Alla necessità, la mente inventa delle informazioni false o errate con cui ricostruisce i meccanismi che abbiamo disinnescati, infatti il ridimensionamento delle sue strutture viene visto con grande sofferenza, e la rinuncia viene spesso fraintesa dalla mente come un attacco, un impedimento al compimento del suo dovere, cioè la fine della sua esclusiva interpretazione del mondo. L’atteggiamento della mente è il comportamento del generale che si sente ingiustamente privato del comando, infatti noi lottiamo ferocemente prima di rinunciare a coltivare il nostro pensiero.

Il vero problema della personalità egoica, dice Eckhart Tolle, è che vive una “compulsione inconscia di esaltare la propria personalità mediante l’associazione con l’oggetto” che la spinge a ritenersi sovrana, e non serva della consapevolezza umana. La disciplina viene vista come una limitazione ulteriore sebbene essa non indichi affatto il volere la nostra ristrettezza, sebbene non sia una forzatura della nostra volontà, e non preveda alcun sacrificio delle nostre prerogative.

Se ci discipliniamo educhiamo il nostro carattere con l’insegnamento della presenza a noi stessi, e alla nostra semplicità ordinaria celebrando un sentimento di abbandono e di fiducia. Lasciamo stare gli stupidi giochi mentali di volere essere questo o quello, ridendo dell’inganno della negazione del desiderio, e diventiamo come la canna che è flessibile a contenere tutto ciò che viene.
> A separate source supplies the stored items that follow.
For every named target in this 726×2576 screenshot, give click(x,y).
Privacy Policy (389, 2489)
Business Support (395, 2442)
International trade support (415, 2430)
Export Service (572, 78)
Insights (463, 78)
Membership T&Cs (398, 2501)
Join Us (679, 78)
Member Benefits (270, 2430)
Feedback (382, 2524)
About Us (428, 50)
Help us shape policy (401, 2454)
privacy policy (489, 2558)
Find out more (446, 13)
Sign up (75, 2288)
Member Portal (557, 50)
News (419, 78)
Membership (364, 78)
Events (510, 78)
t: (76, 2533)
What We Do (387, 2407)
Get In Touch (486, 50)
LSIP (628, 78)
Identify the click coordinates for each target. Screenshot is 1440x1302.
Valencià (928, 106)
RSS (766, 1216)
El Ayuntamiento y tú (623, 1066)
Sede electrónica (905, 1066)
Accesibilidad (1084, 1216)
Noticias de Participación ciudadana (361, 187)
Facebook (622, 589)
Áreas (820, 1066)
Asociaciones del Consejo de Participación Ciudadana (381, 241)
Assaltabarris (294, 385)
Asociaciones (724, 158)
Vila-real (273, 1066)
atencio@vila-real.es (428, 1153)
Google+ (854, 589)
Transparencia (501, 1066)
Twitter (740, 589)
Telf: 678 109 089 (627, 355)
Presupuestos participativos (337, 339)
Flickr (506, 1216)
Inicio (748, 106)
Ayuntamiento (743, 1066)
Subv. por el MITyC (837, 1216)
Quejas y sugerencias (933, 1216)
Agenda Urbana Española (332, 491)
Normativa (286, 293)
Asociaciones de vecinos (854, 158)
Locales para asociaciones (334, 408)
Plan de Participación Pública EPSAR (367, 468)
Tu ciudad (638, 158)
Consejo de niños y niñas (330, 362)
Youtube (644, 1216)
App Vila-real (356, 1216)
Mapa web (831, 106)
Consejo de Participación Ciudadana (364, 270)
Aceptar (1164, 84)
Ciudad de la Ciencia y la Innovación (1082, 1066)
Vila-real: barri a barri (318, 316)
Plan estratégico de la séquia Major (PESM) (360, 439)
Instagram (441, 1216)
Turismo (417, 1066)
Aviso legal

Celebrando il momento in cui si lascia andare ogni aspettativa diventiamo uno stelo flessibile, infatti siamo noi che ci creiamo le nostre difficoltà volendo essere diversi da come siamo, ed aspirando a divenire altro. E’ in questo modo che restiamo ego e il viaggio dentro di noi diventa un inganno, perché viaggiamo sulle vele delle illusioni. E allora smettiamola di giocare alla fune con la mente poiché essa possiede l’adattamento dell’elastico, perciò noi diventiamo una canna, e la tagliamo fuori dal gioco creando un vuoto.